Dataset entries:
---+---

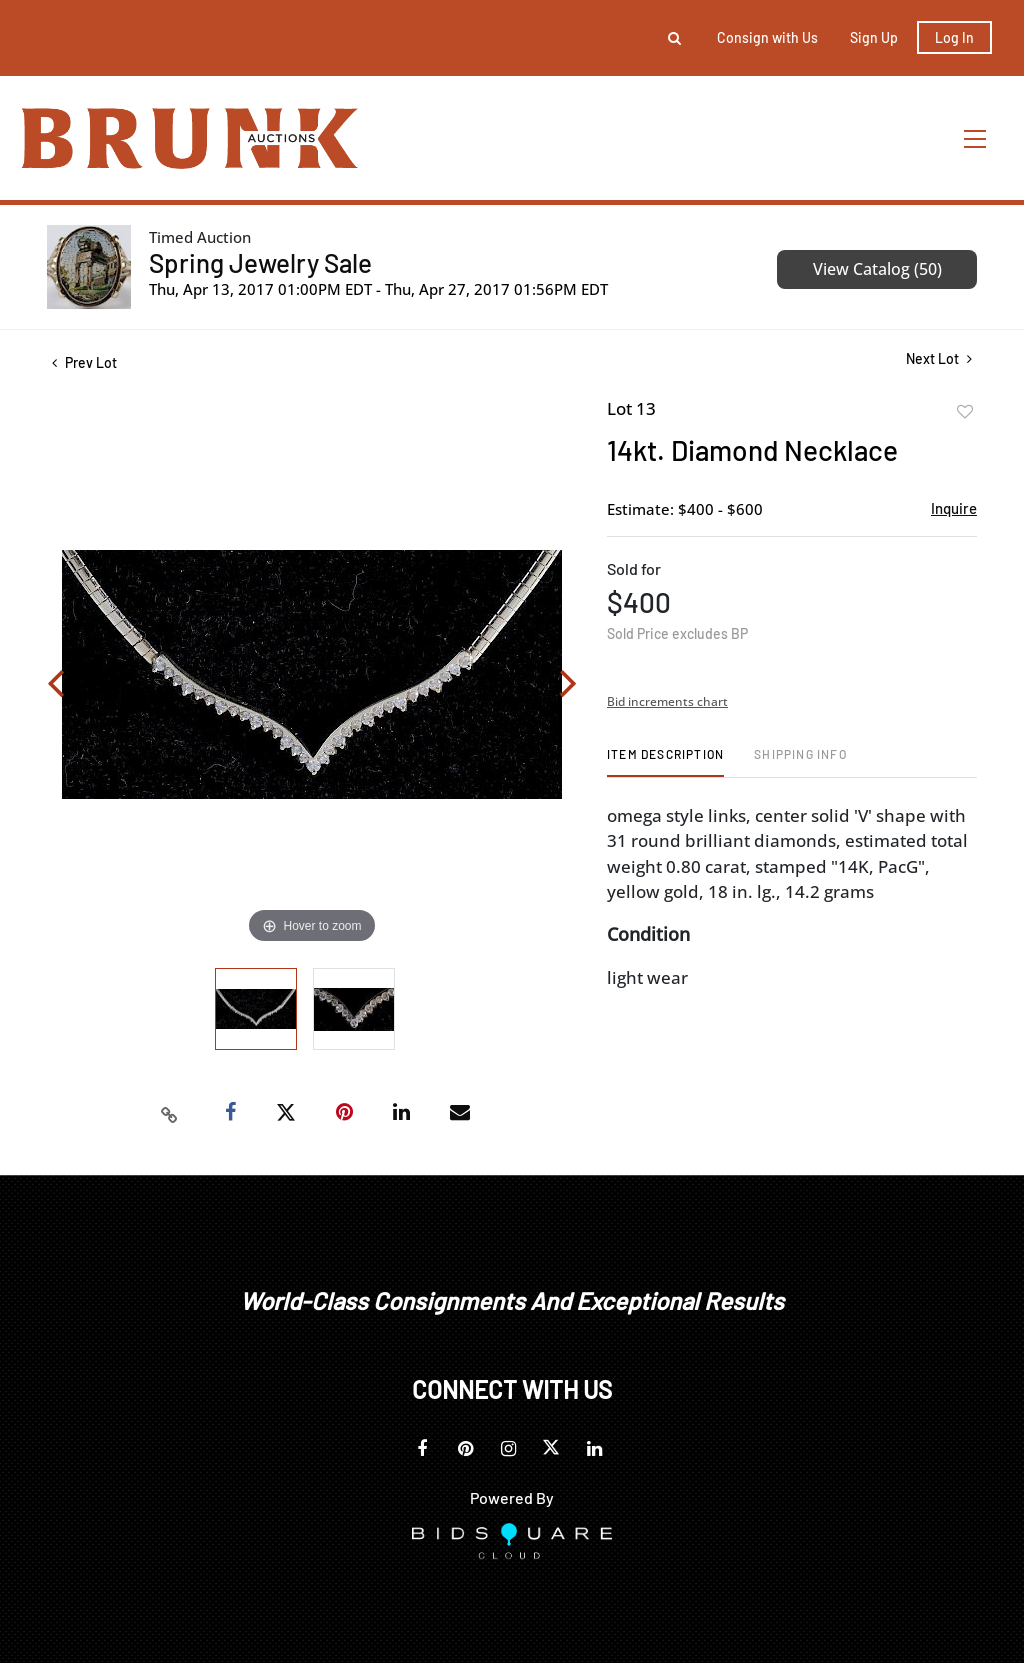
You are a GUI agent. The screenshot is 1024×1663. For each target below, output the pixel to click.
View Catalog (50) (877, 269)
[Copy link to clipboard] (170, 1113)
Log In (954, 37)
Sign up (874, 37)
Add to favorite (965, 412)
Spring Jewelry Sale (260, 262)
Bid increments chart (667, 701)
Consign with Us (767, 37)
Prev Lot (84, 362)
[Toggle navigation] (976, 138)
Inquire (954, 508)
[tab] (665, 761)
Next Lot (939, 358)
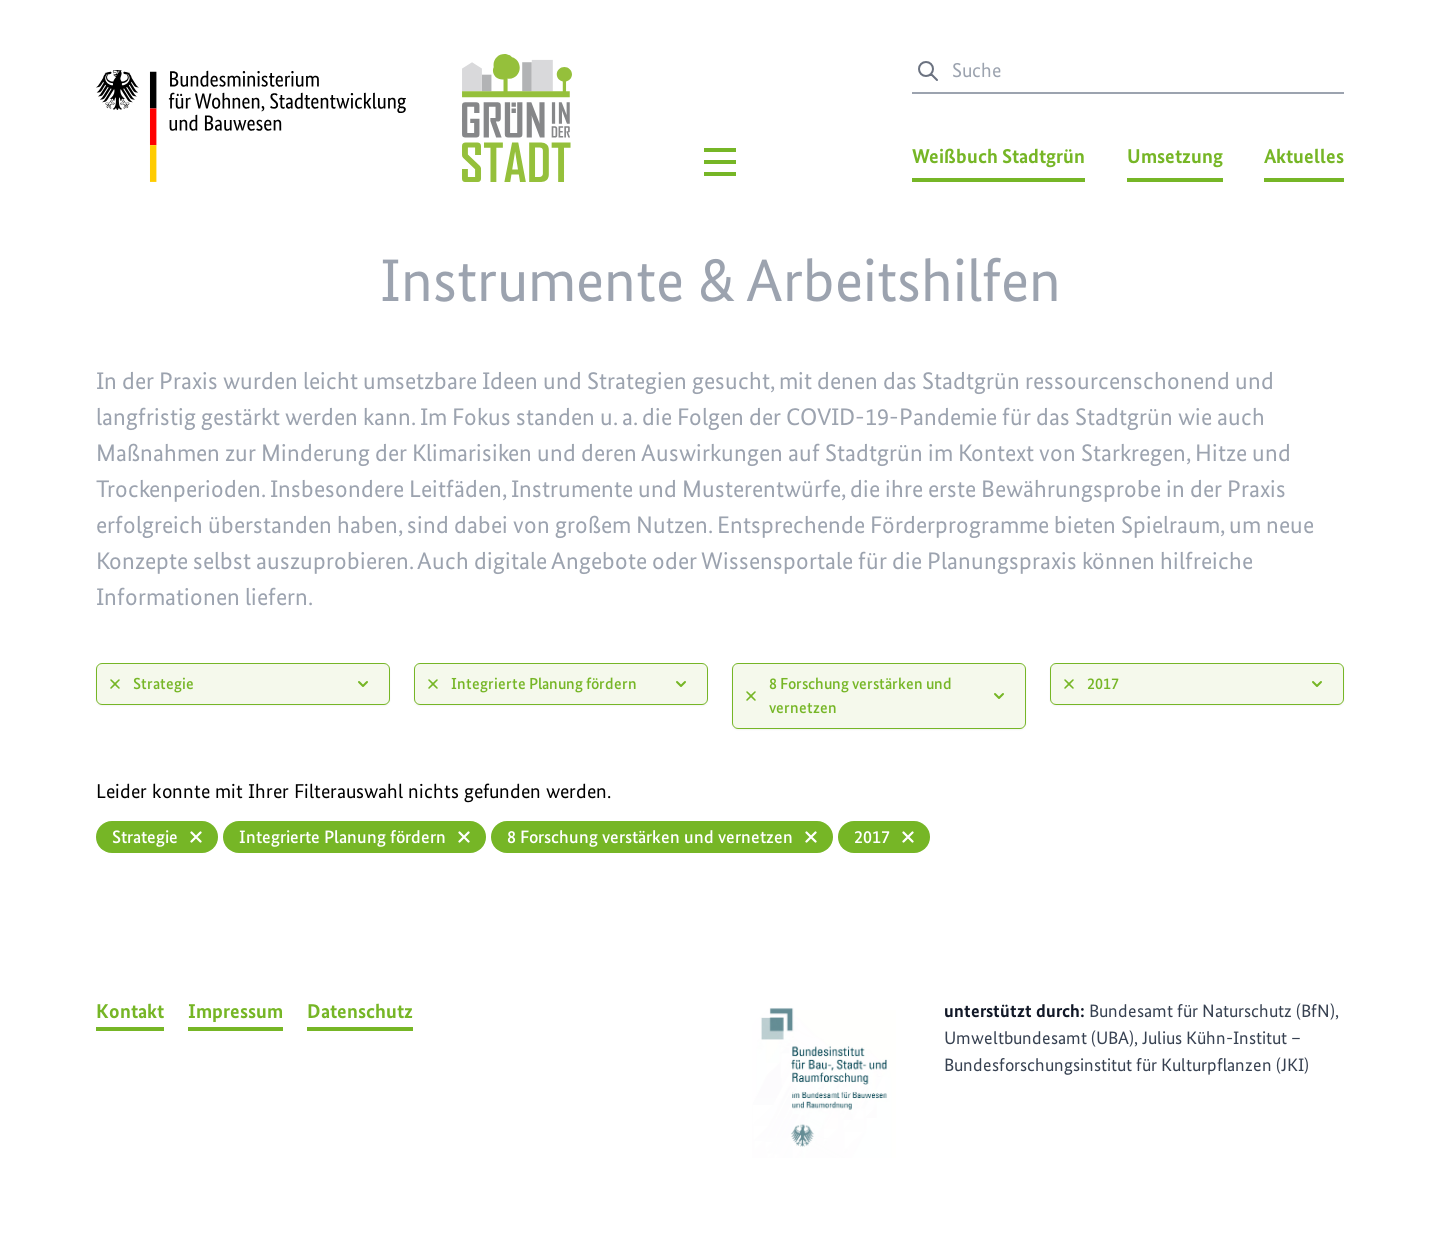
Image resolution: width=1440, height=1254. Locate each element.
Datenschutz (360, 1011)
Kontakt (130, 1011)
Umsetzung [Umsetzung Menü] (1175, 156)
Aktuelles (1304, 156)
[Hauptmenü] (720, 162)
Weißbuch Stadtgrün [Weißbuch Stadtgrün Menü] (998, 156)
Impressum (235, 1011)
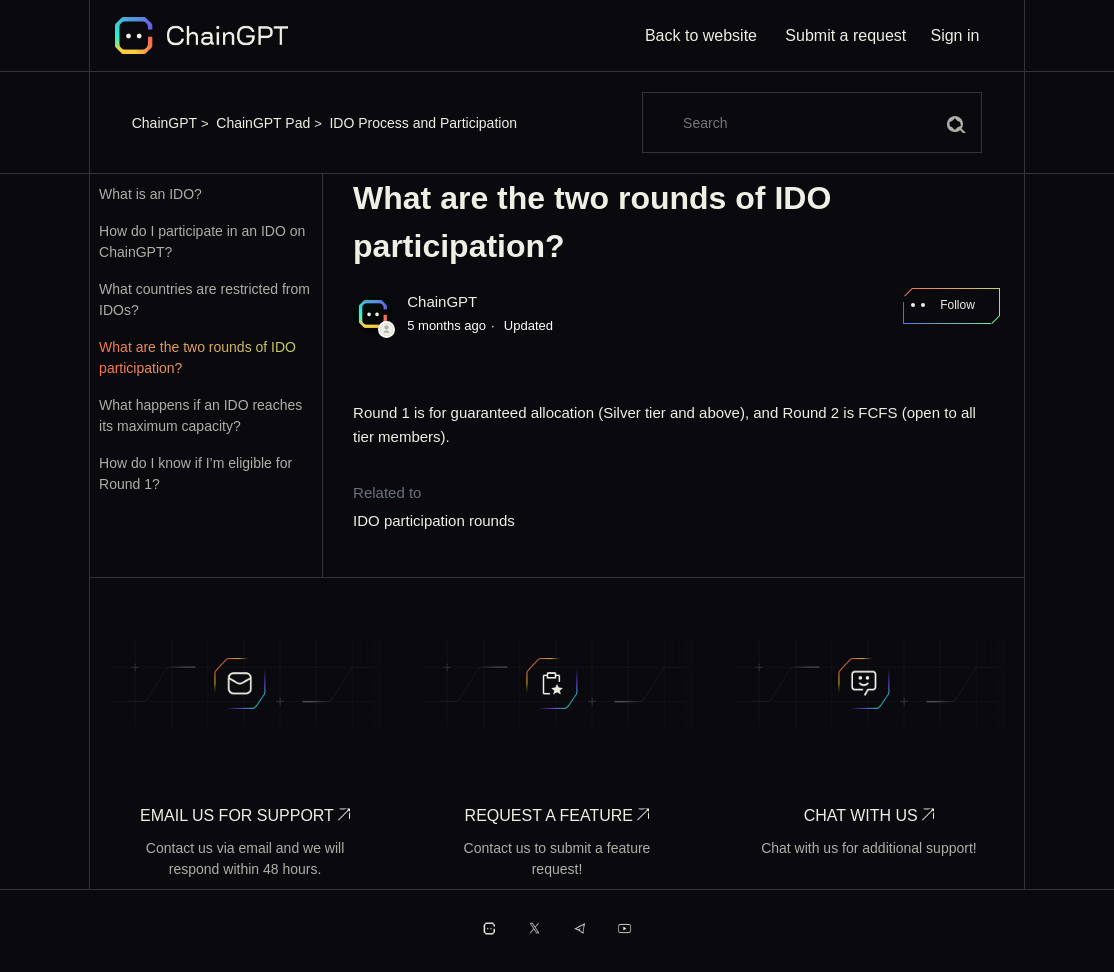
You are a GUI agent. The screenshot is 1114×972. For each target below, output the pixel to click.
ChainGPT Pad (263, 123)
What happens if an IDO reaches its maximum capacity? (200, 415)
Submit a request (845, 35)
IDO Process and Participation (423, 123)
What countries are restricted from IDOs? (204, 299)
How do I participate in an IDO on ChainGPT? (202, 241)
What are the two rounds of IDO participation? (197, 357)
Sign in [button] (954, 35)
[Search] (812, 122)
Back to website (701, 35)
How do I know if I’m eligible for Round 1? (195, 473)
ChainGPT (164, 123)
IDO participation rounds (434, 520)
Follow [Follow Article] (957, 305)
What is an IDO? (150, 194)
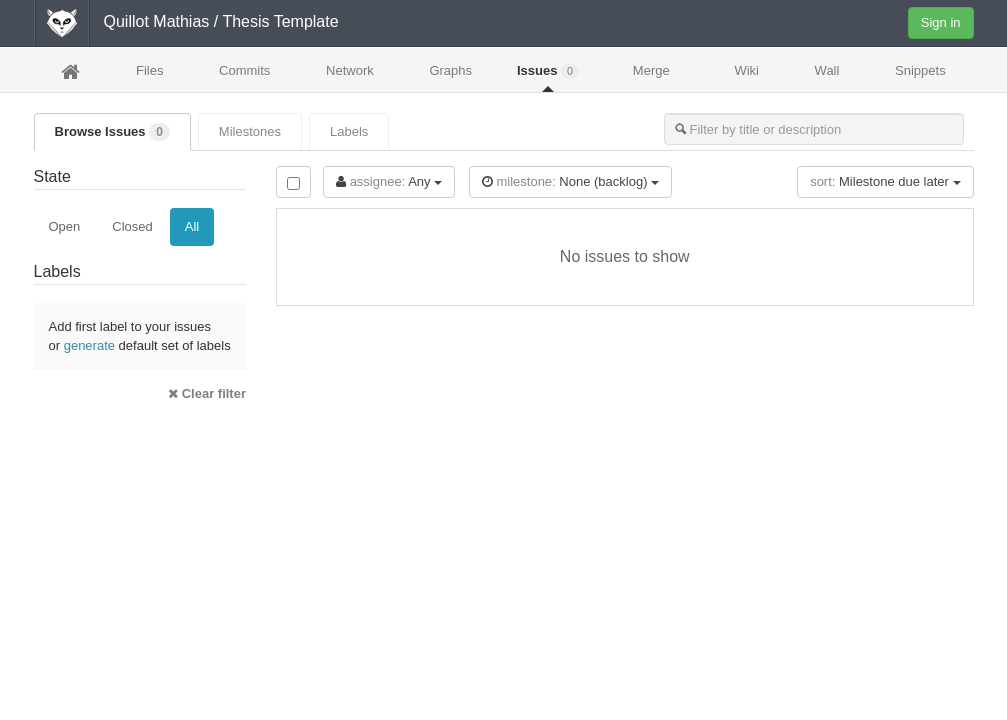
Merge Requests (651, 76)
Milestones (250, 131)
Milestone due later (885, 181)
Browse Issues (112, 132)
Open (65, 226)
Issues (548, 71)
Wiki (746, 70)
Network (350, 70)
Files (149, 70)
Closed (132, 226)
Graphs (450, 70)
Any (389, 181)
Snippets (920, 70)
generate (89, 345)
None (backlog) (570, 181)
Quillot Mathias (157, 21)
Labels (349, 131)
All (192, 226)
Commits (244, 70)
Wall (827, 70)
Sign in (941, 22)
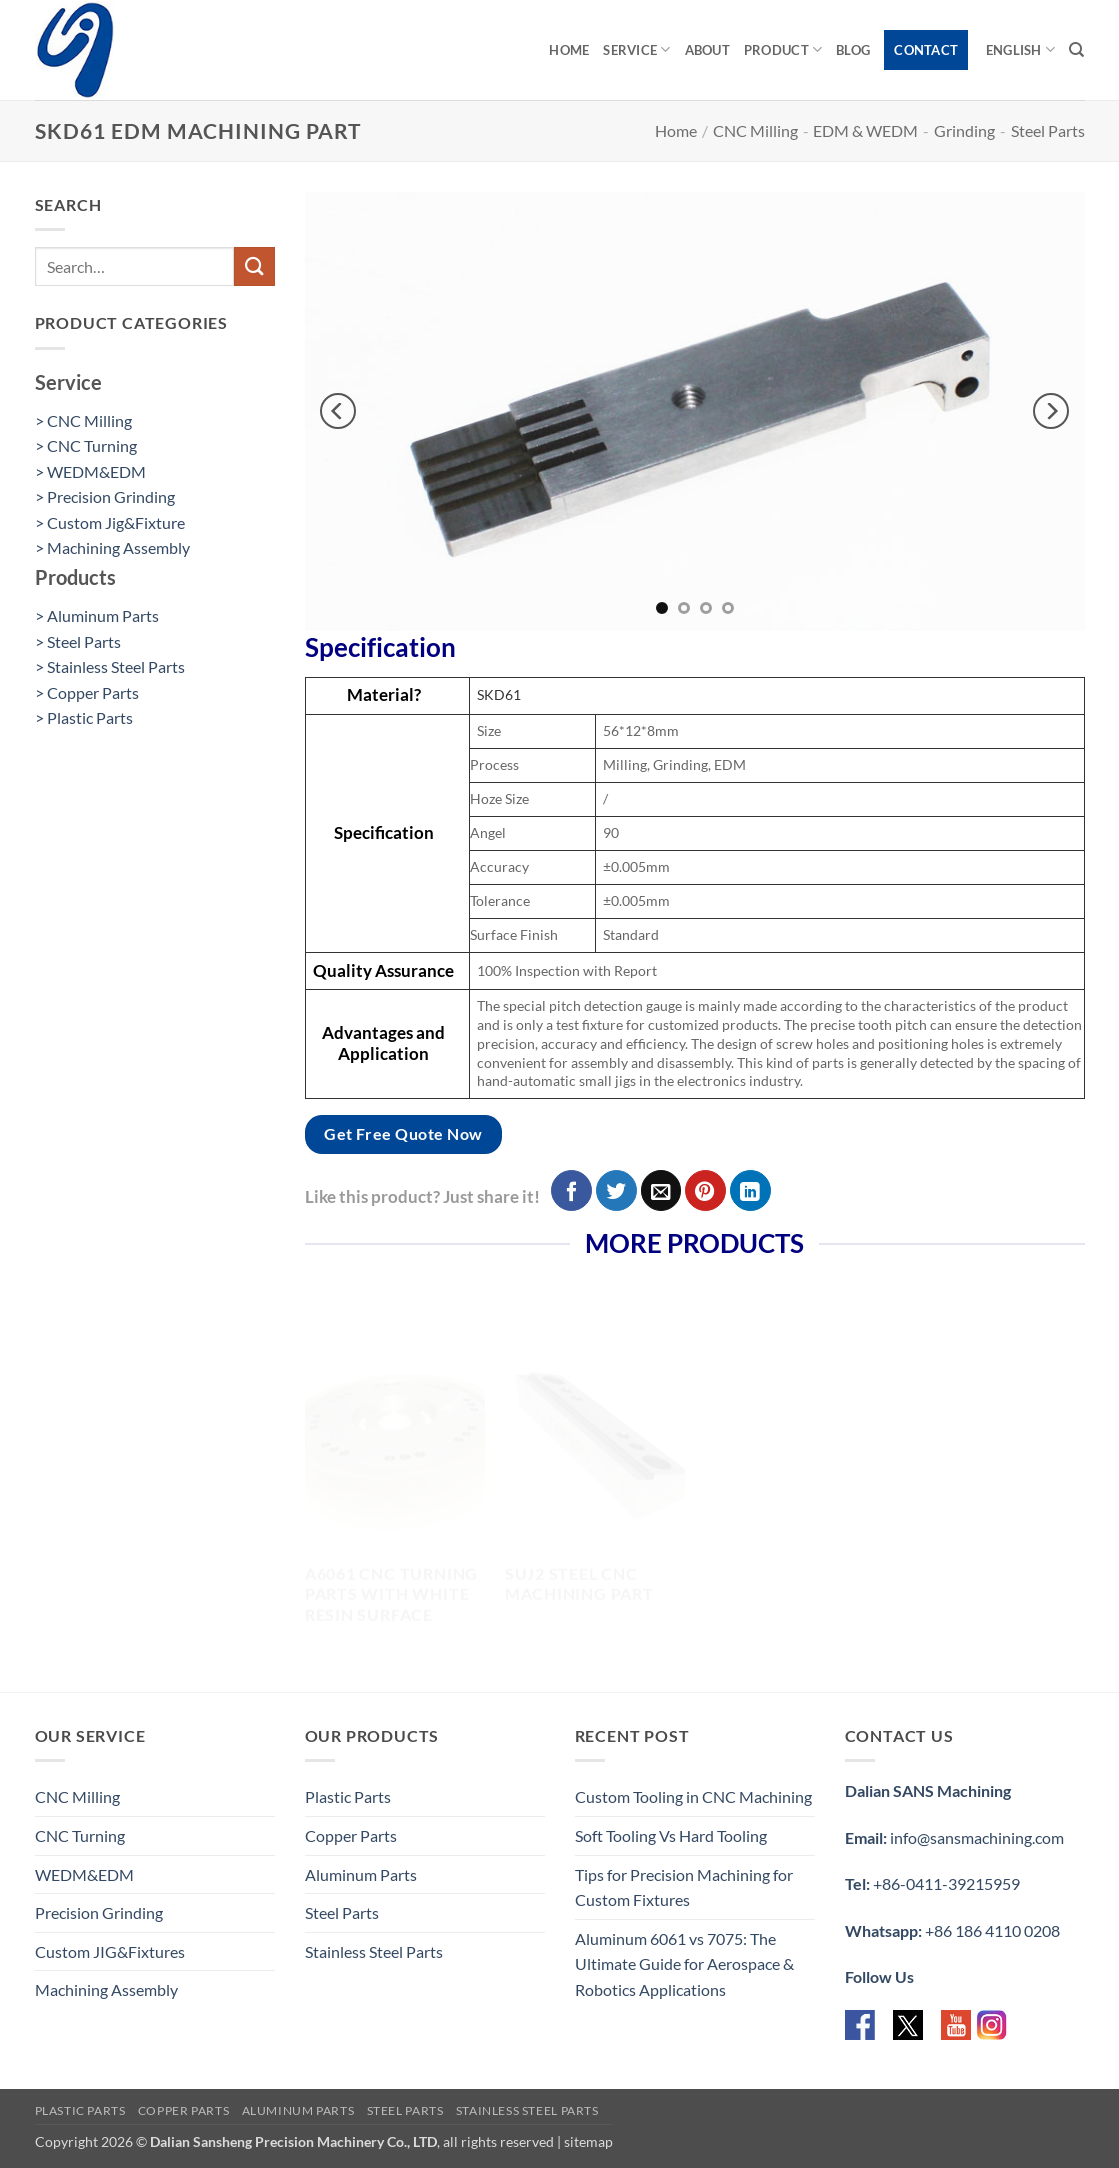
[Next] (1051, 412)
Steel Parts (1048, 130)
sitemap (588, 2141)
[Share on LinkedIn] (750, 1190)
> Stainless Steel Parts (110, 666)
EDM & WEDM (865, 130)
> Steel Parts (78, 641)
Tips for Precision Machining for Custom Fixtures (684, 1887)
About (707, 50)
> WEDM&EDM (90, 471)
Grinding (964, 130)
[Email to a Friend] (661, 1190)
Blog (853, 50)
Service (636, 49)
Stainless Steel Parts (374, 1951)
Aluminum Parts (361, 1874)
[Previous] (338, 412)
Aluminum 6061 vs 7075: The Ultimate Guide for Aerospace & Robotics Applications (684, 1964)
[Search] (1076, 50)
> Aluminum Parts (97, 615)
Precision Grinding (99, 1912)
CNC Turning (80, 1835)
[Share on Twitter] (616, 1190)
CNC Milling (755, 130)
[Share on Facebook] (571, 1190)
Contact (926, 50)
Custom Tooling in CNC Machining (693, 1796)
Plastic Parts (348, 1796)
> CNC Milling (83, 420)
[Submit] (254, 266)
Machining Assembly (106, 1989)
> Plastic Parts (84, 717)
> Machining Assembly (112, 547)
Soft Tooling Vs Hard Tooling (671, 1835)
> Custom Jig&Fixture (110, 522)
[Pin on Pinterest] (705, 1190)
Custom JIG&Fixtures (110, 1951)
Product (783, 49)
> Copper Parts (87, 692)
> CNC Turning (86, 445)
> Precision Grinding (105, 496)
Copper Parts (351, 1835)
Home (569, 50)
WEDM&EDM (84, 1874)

---+---

Will you return exactly the lines above from the one with "What happens if" down to the one with "ChainGPT (164, 123)", counting both as part of the range?

What happens if an IDO reaches its maximum capacity? (200, 415)
Submit a request (845, 35)
IDO Process and Participation (423, 123)
What countries are restricted from IDOs? (204, 299)
How do I participate in an IDO on ChainGPT? (202, 241)
What are the two rounds of IDO participation? (197, 357)
Sign in [button] (954, 35)
[Search] (812, 122)
Back to website (701, 35)
How do I know if I’m eligible for Round 1? (195, 473)
ChainGPT (164, 123)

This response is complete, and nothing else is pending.